Growing shareholder challenge to FTSE 100 pay

Shareholder protests against excessive executive pay deals are increasing, with a quarter of FTSE 100 companies receiving more than a 20% vote against a pay resolution, three times as many as in 2017, according to a mid-season report from PwC

The firm’s analysis of the first 24 AGM results of FTSE 100 has found that one in five remuneration reports have had 20% or more of shareholders vote against resolutions, compared with 7% last year.

The influential proxy advisor Institutional Shareholder Services (ISS) has increased its ‘against’ voting recommendations three-fold on 2017 and this has been reflected by a drop in the level of support for pay recommendations among FTSE100 firms.

Adding in remuneration policy votes, nearly one in four pay votes (24%) exceeded 20% shareholder opposition. These companies all now appear on the Investment Association register and will be expected to publish a statement on how they will address shareholder concerns.

Shareholders have also increased the pressure on remuneration committees to use their discretion to overrule formulaic outcomes.
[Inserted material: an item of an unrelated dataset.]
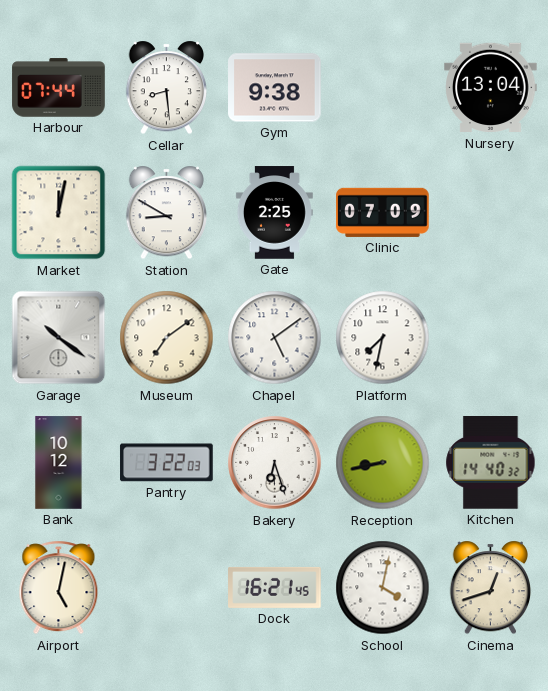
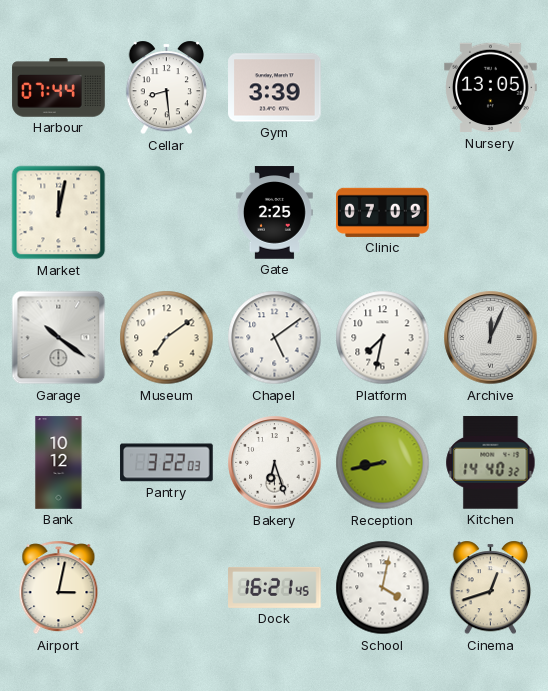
Gym: 9:38 -> 3:39
Nursery: 13:04 -> 13:05
Station: 8:50 -> none
Archive: none -> 12:04
Airport: 5:02 -> 3:02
So far, 25% of firms have applied discretion for a variety of reasons but in the majority of cases have applied a reduction to one or both of the annual bonus or long term investment plan (LTIP) outcomes.
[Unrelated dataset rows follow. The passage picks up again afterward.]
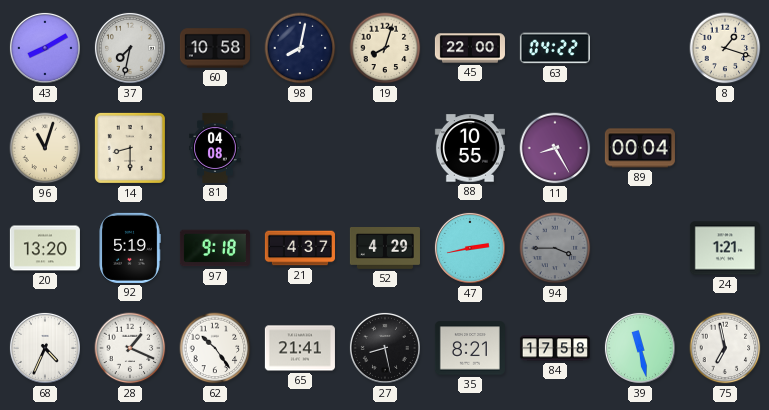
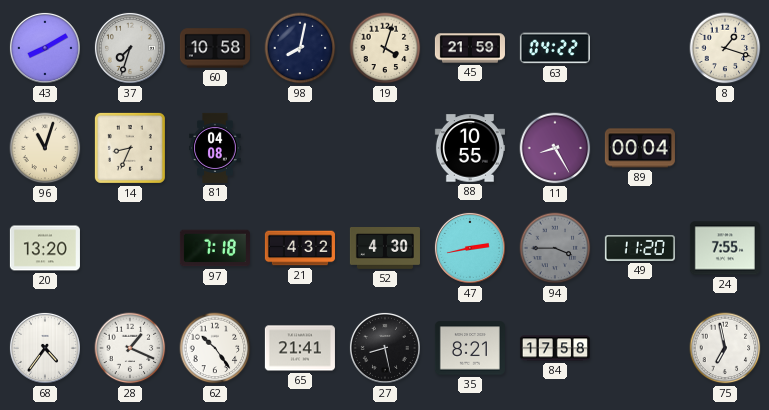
37: 7:32 -> 7:33
19: 8:03 -> 4:03
45: 22:00 -> 21:59
14: 8:30 -> 8:34
92: 5:19 -> none
97: 9:18 -> 7:18
21: 4:37 -> 4:32
52: 4:29 -> 4:30
49: none -> 11:20
24: 1:21 -> 7:55
68: 4:34 -> 4:36
39: 11:28 -> none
The overall environment of pay restraint continues, with one third of CEOs having their base salary frozen for 2018, with a median figure of £1,007,000 compared with £997,000 last year. The median single figure of pay has increased by 1.7% from £4.279m to £4.351m.

Overall 61% of CEOs saw an increase in their total pay in 2017 compared to 2016, and 39% of CEOs saw a decrease. The upper quartile single figure increased by 13%, meaning one in four CEOs in the sample earnt more than £7.6m.

Tom Gosling, PwC reward and employment partner, said: ‘The 2018 AGM season is now in full swing and early signs are that shareholders are coming down hard on any signs of pay inflation returning.

‘This is despite data showing no material movement in the median level of overall pay for CEOs, continued restraint on salaries, and even some emerging suggestion that pay levels may be trending down.’

Gosling highlighted the significance of the role of external advisers in challenging pay policies, suggesting that this is resulting in ‘collateral damage’, particularly in special circumstances or when companies make proposals that are outside the norm and so require investor judgement.

‘Companies need to take this year’s season as a warning against returning to the ways of the past, but at the same time investors need to find a way of ensuring that fruitful innovation is encouraged, and that the good doesn’t get thrown out with the bad,’ he said.